In this jam-packed Week 9 edition of NFL Walkthrough:

  • Oh, that’s right. Daniel Jones.
  • The real J.J. McCarthy is not merely the friends we made along the way.
  • The Packers offense dawdles. The Panthers offense Dowdles.
  • The Patriots take a break from feasting on creampuffs to nearly choke on a cupcake.

And much more!

Let’s start with the game everyone watched but no one honestly believes matters very much.

Bills False Optimism Bowl IV: Buffalo Bills 28, Kansas City Chiefs 21

What Happened

It was a Bills-Chiefs regular-season showdown like any other, only more so:

  • Josh Allen reigniting his latest MVP campaign with near-flawless passing and two rugged rushing touchdowns? Check.
  • The Bills looking like the better-balanced, less-superstar-reliant team than the Chiefs by getting big plays from James Cook and the defense? Check.
  • Patrick Mahomes producing some video-game-caliber highlights, but relying too much on scrambly miracles while not getting enough help from his offensive line or running game? Check.
  • The Bills taking a solid lead while outplaying the Chiefs, but never quite putting them away? Check.
  • A missed field goal to give Bills fans a late-game coronary? Check.
  • Some Patrick Mahomes Hail Marys in the final seconds to send the Bills fans who did not suffer coronaries into shock? Check.
  • A general sense, even when the Bills led by two scores, that both of these teams are so much better than 75% of the NFL that they are almost playing a different sport? Check.
  • A creeping dread that this Bills win, convincing as it was, is just a prologue for a soul-crushing playoff disaster? Checkity-checkity-checkity-check.

What It Means

Nothing. The Chiefs are going to beat the Bills in the AFC Championship Game again. It’s preordained by the cosmos.

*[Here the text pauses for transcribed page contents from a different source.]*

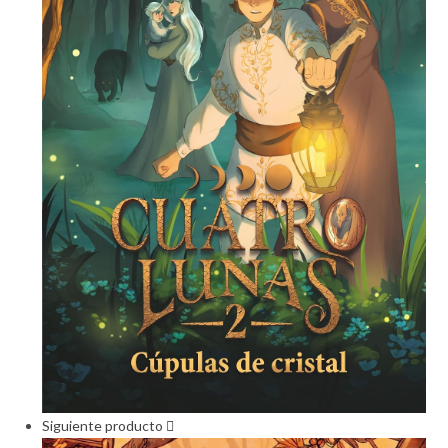
Siguiente producto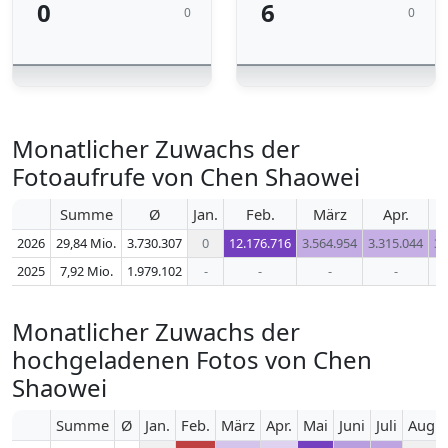
0
6
0
0
Monatlicher Zuwachs der
Fotoaufrufe von Chen Shaowei
Summe
Ø
Jan.
Feb.
März
Apr.
2026
29,84 Mio.
3.730.307
0
12.176.716
3.564.954
3.315.044
3.
2025
7,92 Mio.
1.979.102
-
-
-
-
Monatlicher Zuwachs der
hochgeladenen Fotos von Chen
Shaowei
Summe
Ø
Jan.
Feb.
März
Apr.
Mai
Juni
Juli
Aug.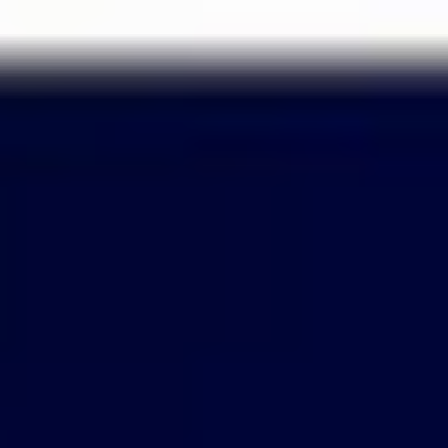
Passer
au
contenu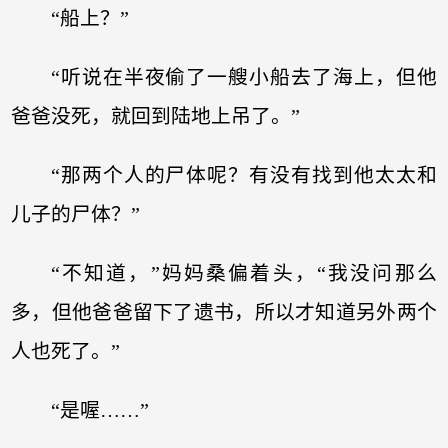
“船上？”
“听说在半夜偷了一艘小船去了海上，但他
爸爸没死，就回到陆地上吊了。”
“那两个人的尸体呢？有没有找到他太太和
儿子的尸体？”
“不知道，”妈妈桑偏着头，“我没问那么
多，但他爸爸留下了遗书，所以才知道另外两个
人也死了。”
“是喔……”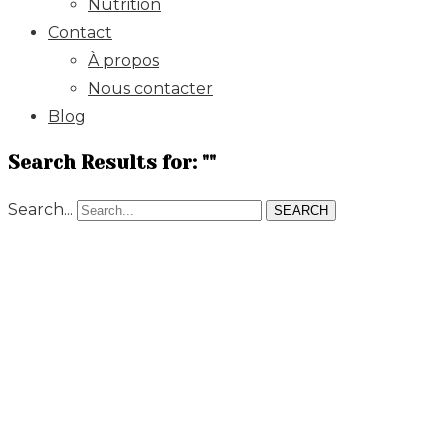
Nutrition
Contact
À propos
Nous contacter
Blog
Search Results for: ""
Search...
SEARCH
Foir
Aux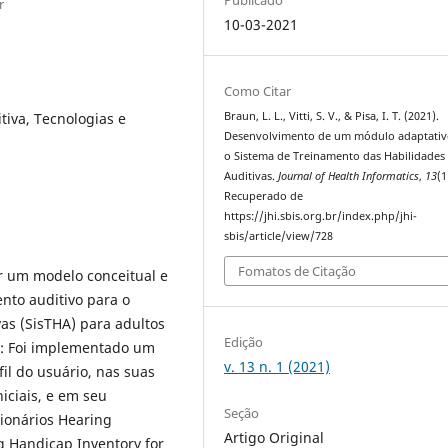
r
10-03-2021
Como Citar
tiva, Tecnologias e
Braun, L. L., Vitti, S. V., & Pisa, I. T. (2021).
Desenvolvimento de um módulo adaptativ
o Sistema de Treinamento das Habilidades
Auditivas.
Journal of Health Informatics
,
13
(1
Recuperado de
https://jhi.sbis.org.br/index.php/jhi-
sbis/article/view/728
Fomatos de Citação
er um modelo conceitual e
to auditivo para o
as (SisTHA) para adultos
Edição
s: Foi implementado um
v. 13 n. 1 (2021)
il do usuário, nas suas
niciais, e em seu
Seção
ionários Hearing
Artigo Original
g Handicap Inventory for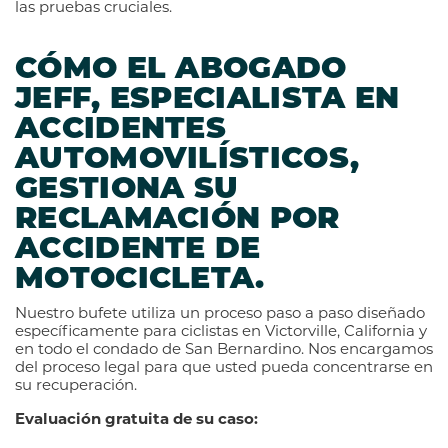
las pruebas cruciales.
CÓMO EL ABOGADO
JEFF, ESPECIALISTA EN
ACCIDENTES
AUTOMOVILÍSTICOS,
GESTIONA SU
RECLAMACIÓN POR
ACCIDENTE DE
MOTOCICLETA.
Nuestro bufete utiliza un proceso paso a paso diseñado
específicamente para ciclistas en Victorville, California y
en todo el condado de San Bernardino. Nos encargamos
del proceso legal para que usted pueda concentrarse en
su recuperación.
Evaluación gratuita de su caso: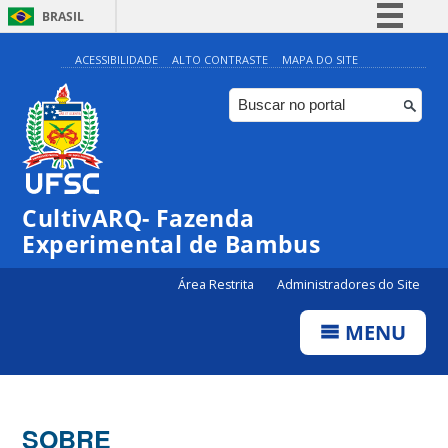
BRASIL
Simplifique!
ACESSIBILIDADE
ALTO CONTRASTE
MAPA DO SITE
Comunica BR
Participe
Acesso à informação
Legislação
CultivARQ- Fazenda
Canais
Experimental de Bambus
Área Restrita
Administradores do Site
MENU
SOBRE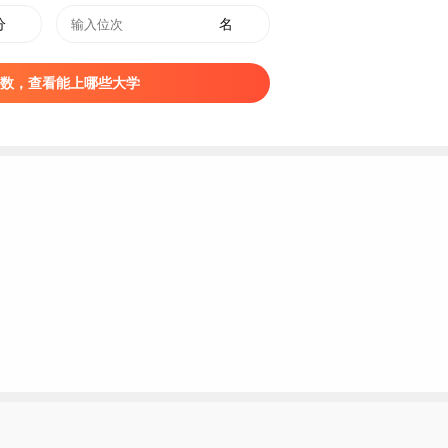
分
名
数，查看能上哪些大学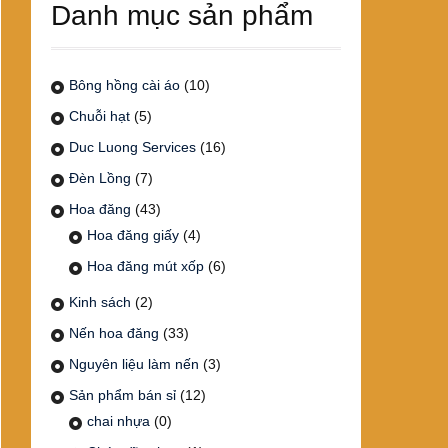
Danh mục sản phẩm
Bông hồng cài áo
(10)
Chuỗi hạt
(5)
Duc Luong Services
(16)
Đèn Lồng
(7)
Hoa đăng
(43)
Hoa đăng giấy
(4)
Hoa đăng mút xốp
(6)
Kinh sách
(2)
Nến hoa đăng
(33)
Nguyên liệu làm nến
(3)
Sản phẩm bán sỉ
(12)
chai nhựa
(0)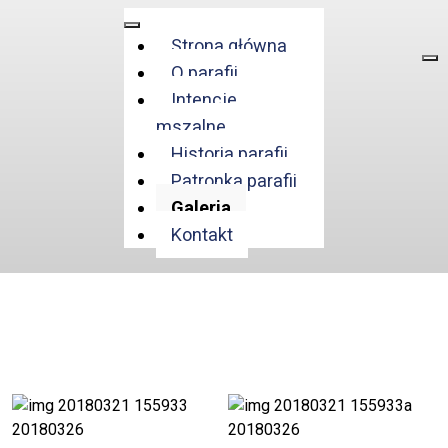
Strona główna
O parafii
Intencje
mszalne
Historia parafii
Patronka parafii
Galeria
Kontakt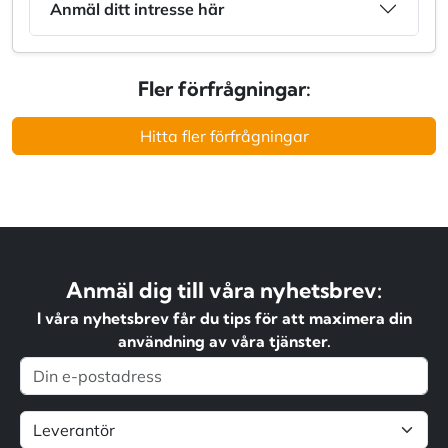
Anmäl ditt intresse här
Fler förfrågningar:
Hitta fler förfrågningar
Anmäl dig till våra nyhetsbrev:
I våra nyhetsbrev får du tips för att maximera din
användning av våra tjänster.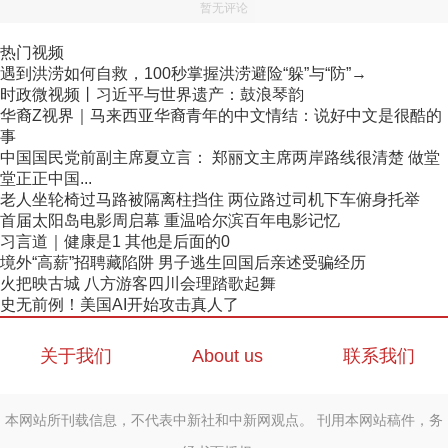
暂无评论
热门视频
遇到洪涝如何自救，100秒掌握洪涝避险“躲”与“防”→
时政微视频丨习近平与世界遗产：鼓浪琴韵
华裔Z视界｜马来西亚华裔青年的中文情结：说好中文是很酷的
事
中国国民党前副主席夏立言： 郑丽文主席两岸路线很清楚 做堂
堂正正中国...
老人坐轮椅过马路被隔离柱挡住 两位路过司机下车俯身托举
首届太阳岛电影周启幕 重温哈尔滨百年电影记忆
习言道｜健康是1 其他是后面的0
境外“高薪”招聘藏陷阱 男子逃生回国后亲述受骗经历
火把映古城 八方游客四川会理踏歌起舞
史无前例！美国AI开始攻击真人了
关于我们
About us
联系我们
本网站所刊载信息，不代表中新社和中新网观点。 刊用本网站稿件，务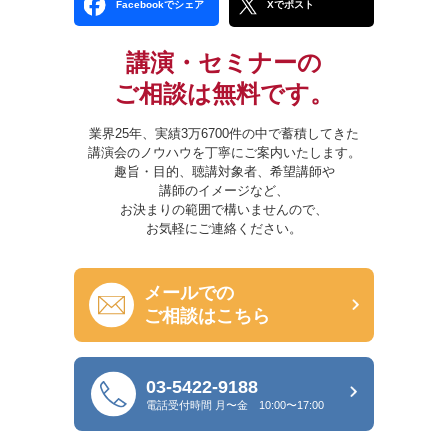
Facebookでシェア
Xでポスト
講演・セミナーの
ご相談は無料です。
業界25年、実績3万6700件の中で蓄積してきた
講演会のノウハウを丁寧にご案内いたします。
趣旨・目的、聴講対象者、希望講師や
講師のイメージなど、
お決まりの範囲で構いませんので、
お気軽にご連絡ください。
メールでの
ご相談はこちら
03-5422-9188
電話受付時間
月〜金 10:00〜17:00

No, Seriously, What It Means

For the Bills: Let’s focus on a tangible new development.

First-round rookie cornerback Maxwell Hairston took over for Tre’Davious White early in the game. Hairston did a solid job covering Xavier Worthy and other receivers, picking off Mahomes when pressure by Joey Bosa caused an underthrown fourth-quarter pass.

Hairston missed the start of the season with a training camp knee injury. Many contenders are thin at cornerback right now; the Bills themselves were without Taron Johnson on Sunday. Hairston could become a real asset down the stretch.

For the Chiefs: Right tackle Jawaan Taylor suffered a leg injury that should be monitored as the week progresses. The Chiefs have been without left tackle Josh Simmons for weeks due to a personal issue. Things get weird when Mahomes cannot rely on his tackles.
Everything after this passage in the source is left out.